Not to say I told you so, but I told you so.  Amazon’s impending doom has graced this blog many times including detailed remarks about its curious business model.  If you want to actually call it that.  It’s business model is clearly unsustainable at best and a Ponzi Scheme at worst.   Additionally, when Amazon was actually profitable, it was discounting earnings of 1,500 years.  Or, if discounted in arrears, back to the age of Elmer Fuddstone and saber-toothed bunny rabbits.   Since it has been reporting large losses, it isn’t discounting anything.  It’s business model is arguably broken and always has been.  It’s also arguable that the company isn’t worth more than its receivables, inventory, its distribution system and a few other tangible assets.  By the way, I wouldn’t bet their vaunted distribution system is worth much of anything.  We have a massive bubble in the square footage of distribution facilities in this nation.  Pretty soon the rising value of a Big Mac will cross the falling value of these facilities.  Maybe if Amazon fails, the homeless whom they employ for nonliving wages can turn the facilities into condos with rent-seeking financing from private equity.  Then the homeless can become slum lords like Goldman Sachs and the Blackstone Group.  Well, and of course, Amazon.

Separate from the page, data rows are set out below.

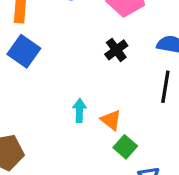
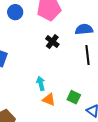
orange triangle: (111, 120) -> (49, 99), moved

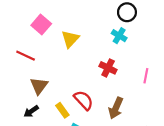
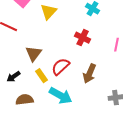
brown triangle: (39, 86) -> (34, 54), moved
red semicircle: (84, 100) -> (61, 67), turned -90

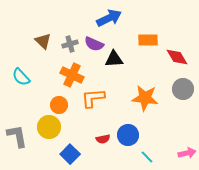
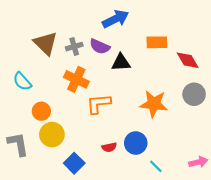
brown triangle: (43, 41) -> (46, 43), size x1.4
orange circle: (59, 105) -> (41, 111), moved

I am dubious Amazon will survive the next ten years.  Hey, Amazon’s business is a great deal for consumers.  (Not so much for citizens or democracy.)  No taxes in many states, free shipping with a minimum purchase and you get to buy products that Amazon will sell you at a loss.  But, they make it up in volume.   What isn’t there to love?  Anytime someone wants to give me something for nothing, I would be more than happy to accept it.   Isn’t that now the American way since moochers and parasites run our nation?   Why actually toil at making anything if all you need to do is fire up the Federal Reserve’s printer?  I will gladly pay you Tuesday for a hamburger today.

This is a company that is intrinsically worth almost nothing.  Yet just recently it traded for $400 a share and a staggering market capitalization greater than most nations’ GDP.  Just before the Fed turned on the spigot in 2008 it was trading at less than $30.   Last night and this morning Amazon stock fell by nearly as much as it was worth just a few years ago.   It’s still trading near $300 even though it has been and still is bleeding massive red ink.  At least when it was at $30 a share it was making a small profit.   Interestingly,  today a CNBC toadie wrote that everyone is wrong about Amazon and what a great buy it is.   Of course, with the rationalization that profit isn’t Amazon’s focus.  Umm, let’s see.  How many 5 cent cups of coffee can you buy without profit?  That would be zero.   This is part of the new age Wall Street crowd of Ivy League-educated MBAs (MBA are also a bubble as noted on here over the years) that eschew reality and instead embraces ignorance and rationalizations that are so typical of systemic incompetence.  Hierarchical.  Institutionalized.  Self-granted, class-based incompetence.  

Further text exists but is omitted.